Enseñar historia para el presente

Emblema del imperio mexicano, cara del país cuando era monarquía

Emblema del imperio mexicano, cara del país cuando era monarquía

 

Por Melissa Lara Flores (*)

La historia necesita buenos obreros capaces de ejecutar trabajos de ingenieros,
con la capacidad de ver las cosas un poco más arriba y trazar planos
Lucien Febvre

Cuando comencé a impartir clases de historia en secundaria y preparatoria, de inmediato me enfrenté a comentarios como “la historia no sirve para nada, eso ya pasó”, “ay, maestra: ¿de verdad le gusta la historia?”, “¿usted que estudió?”, “¿cómo le hizo para aprenderse todo esto?”, “¿todo me lo tengo que aprender de memoria?”, “¿qué estudio para el examen?, ¡es mucho!”, “la historia es muy aburrida, a nosotros qué nos importa lo que pasó antes”. Todo ello aunado a caras de escepticismo, incredulidad y aburrimiento. Inmediatamente consideré que, para combatir el tedio y promover el gusto por la historia, tenía que transmitir a mis alumnos entusiasmo y buscar estrategias didácticas. Aclaro que la actitud escéptica y negativa no es por parte de todos los alumnos; muchos se sienten atraídos por la materia y, como ellos mismos dicen, “se les facilita”. Sin embargo, el disgusto o indiferencia por la historia es, desde mi punto de vista, creciente.

Muchas de las estrategias implementadas fueron exitosas. A los alumnos les agradaban mis clases y escuchaban con atención; incluso se emocionaban con los temas. Realizaban las diversas actividades: iluminar mapas, leer de fragmentos de textos, analizar fuentes, representaciones, dibujos, etcétera. Pero cuando llegaba el momento de los exámenes bimestrales, la realidad se hacía evidente: un alto índice de reprobación. Parecía que todo lo que habíamos visto en clase se les olvidaba por arte de magia o, mejor dicho, que muy poco les había resultado significativo. Esto me llevó a caer en cuenta que el aprendizaje de la historia va más allá de hacer amenas las clases y atractiva la materia.

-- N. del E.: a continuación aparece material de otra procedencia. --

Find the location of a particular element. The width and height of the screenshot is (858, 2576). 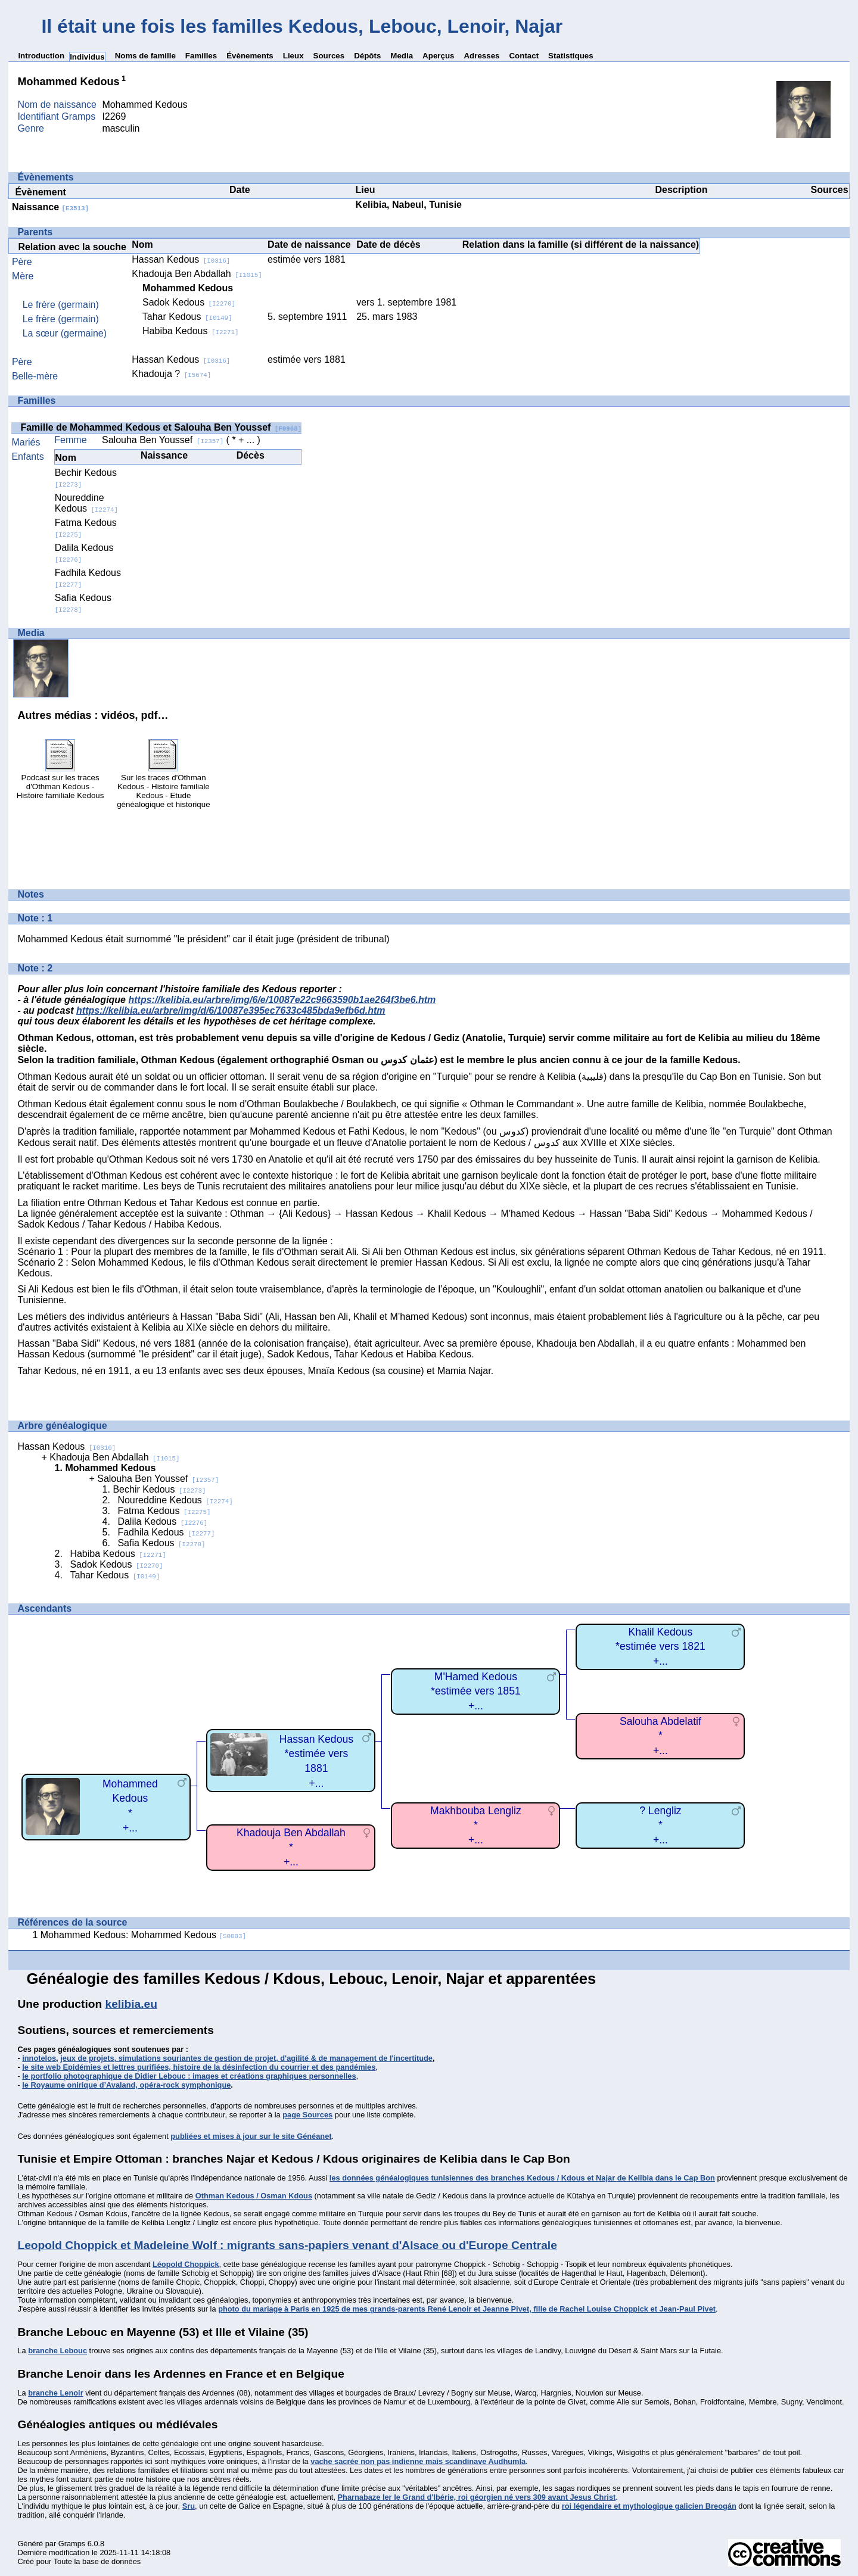

Famille de Mohammed Kedous et Salouha Ben Youssef is located at coordinates (160, 427).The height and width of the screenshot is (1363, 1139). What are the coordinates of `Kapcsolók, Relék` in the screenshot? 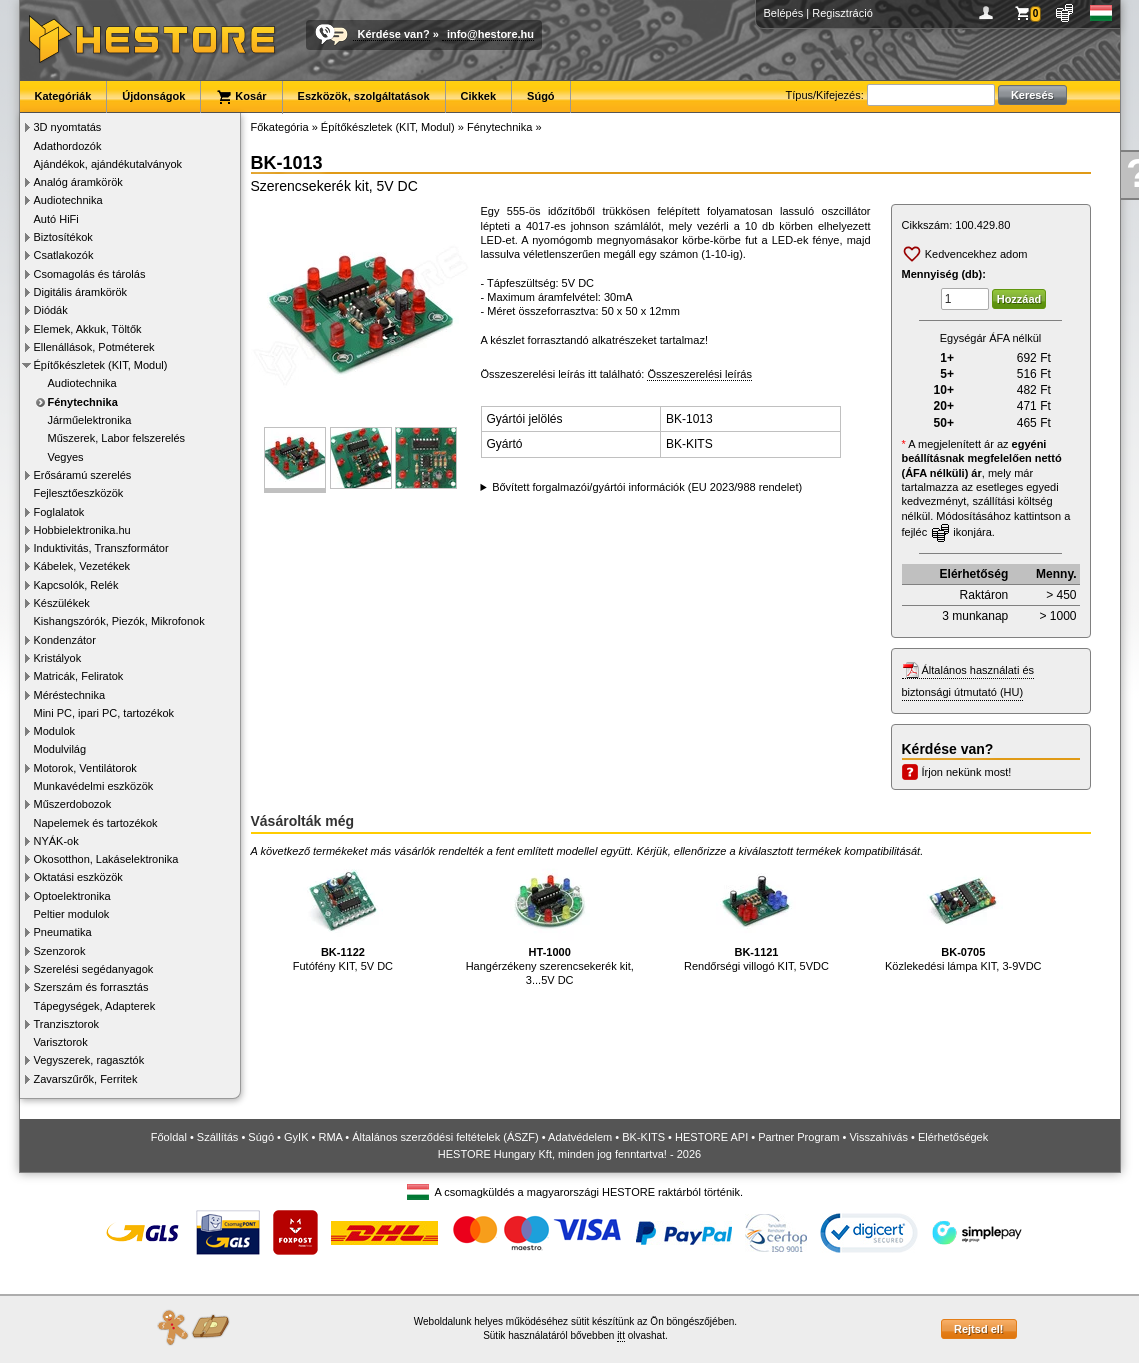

¿Por qué preocupa tanto la enseñanza de la historia? ¿A qué se debe el rezago educativo en general y en particular en el ramo de la historia y humanidades? ¿Quiénes son los estudiantes del siglo XXI? ¿En qué piensan?, ¿Qué quieren? ¿Acaso los maestros nos estamos quedando atrás? No es fortuito que se incrementen los encuentros sobre al tema: en septiembre de 2013 se llevó a cabo el IV Encuentro Nacional de Docencia, Difusión y Enseñanza de la Historia, en Querétaro, con más de 130 ponentes y por lo menos el doble de asistentes. Otro ejemplo: en septiembre pasado, apenas se anunció el curso “Los maestros y el Museo Nacional de Historia: Una alianza estratégica para la enseñanza de la historia”, más de 200 profesores se inscribieron.

La labor educativa no se encuentra sólo en las manos de un maestro, eso queda claro. Sin embargo, como profesionales podemos contribuir haciendo un esfuerzo por comprender el fenómeno educativo, darnos cuenta que el estudiantado se enfrenta a una sociedad llena de contradicciones: el individualismo exacerbado por el consumismo y la manipulación de los medios de comunicación, el enaltecimiento de lo que está fuera de la ley, el dinero fácil y la violencia, la fuerza de los estereotipos, la burla de quien está dentro del orden, la represión de ideas, propuestas y denuncias hasta llegar a la criminalización (particularmente de los jóvenes); la obstrucción y negación de las propuestas y acciones de mejora, la falta de empleo y lugar en las universidades.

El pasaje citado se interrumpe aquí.